AOL Waves Away Online Ad Concerns

Stung after a top analyst’s concerns about its online advertising sales, AOL Time Warner swung back, reiterating earlier guidance and pointing to growth in 2003.

Wayne Pace, the New York-based media conglomerate’s chief financial officer, said at a Deutsche Bank media conference on Wednesday that America Online ad sales for 2002 are expected to come in between $1.8 billion and $2.2 billion, down between 33 percent and 19 percent from last year.

He added that the company expected the online ad market to bounce back during the second half of 2002.

That’s in line with predictions AOL made earlier this year. But Pace’s comments come a day after Lehman Internet analyst Holly Becker said she expected the unit’s online ad revenue would fall below the $1.8 billion previously forecast.

Becker, whose comments caused the stock to plummet 4.9 percent during the day, also wrote that she expected the company’s online ad woes to continue into 2003, when America Online sales would fall about 10 percent to $1.6 billion.

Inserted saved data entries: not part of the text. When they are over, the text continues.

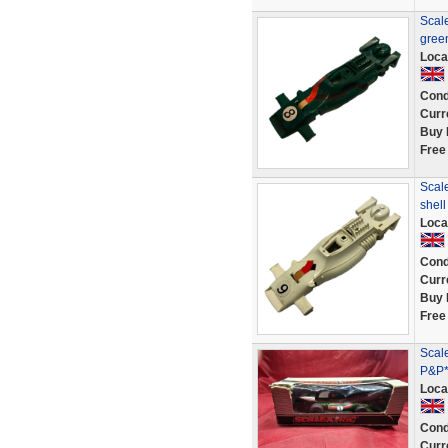
Scal
gree
Loca
Cond
Curr
Buy 
Free
Scal
shel
Loca
Cond
Curr
Buy 
Free
Scal
P&P*
Loca
Cond
Curr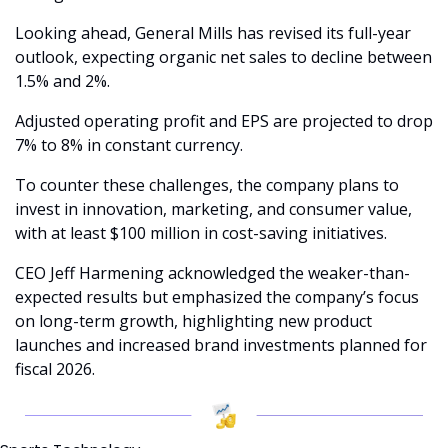
Looking ahead, General Mills has revised its full-year 
outlook, expecting organic net sales to decline between 
1.5% and 2%.
Adjusted operating profit and EPS are projected to drop 
7% to 8% in constant currency.
To counter these challenges, the company plans to 
invest in innovation, marketing, and consumer value, 
with at least $100 million in cost-saving initiatives.
CEO Jeff Harmening acknowledged the weaker-than-
expected results but emphasized the company’s focus 
on long-term growth, highlighting new product 
launches and increased brand investments planned for 
fiscal 2026.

Pace disputed that analysis as well.

“We are looking for growth year-over-year off of this year,” he said. While not going into specifics, Pace said that the midyear turnaround in the ad market would prompt more new deals to be signed than AOL lost during the year, thereby contributing to increased 2003 revenues, also in line with guidance.

He also pointed to efforts by chief operating officer Bob Pittman to revamp the AOL marketing structure, an effort that so far has resulted in job cuts and other organizational changes in the unit, which has offices in New York and Dulles, Va.

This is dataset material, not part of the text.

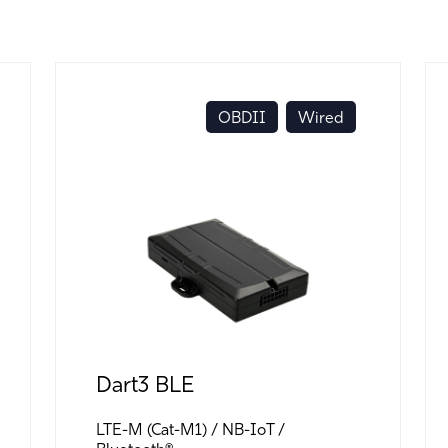
OBDII
Wired
Dart3 BLE
LTE-M (Cat-M1)
NB-IoT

Pace added that AOL is working to hammer out ad sales models that have worked well in the past — when Pittman served as president of America Online — and that work well in traditional media. For one thing, he pointed to efforts to ink long-term, highly-visible placements, such as AOL’s arrangement with paid search listings provider Google.

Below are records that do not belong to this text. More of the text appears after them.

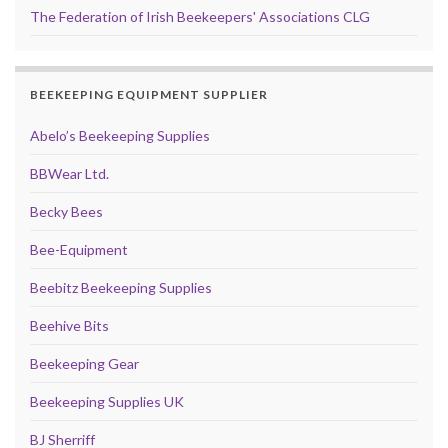
The Federation of Irish Beekeepers' Associations CLG
BEEKEEPING EQUIPMENT SUPPLIER
Abelo’s Beekeeping Supplies
BBWear Ltd.
Becky Bees
Bee-Equipment
Beebitz Beekeeping Supplies
Beehive Bits
Beekeeping Gear
Beekeeping Supplies UK
BJ Sherriff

“Bob is taking an approach of completely breaking down the past relationships and the past ways we’ve sold advertising at AOL, going back to the anchor tenancy types of things,” Pace said. “Going forward we will look at ways that include not only anchor tenancy-like things like the Google contract … but we will go at more traditional-media types of advertising sales, and there will be different types of value propositions between those two types.”

Pace did not go into detail about what he meant by “traditional-media” advertising arrangements, but said the firm already has seen some early successes.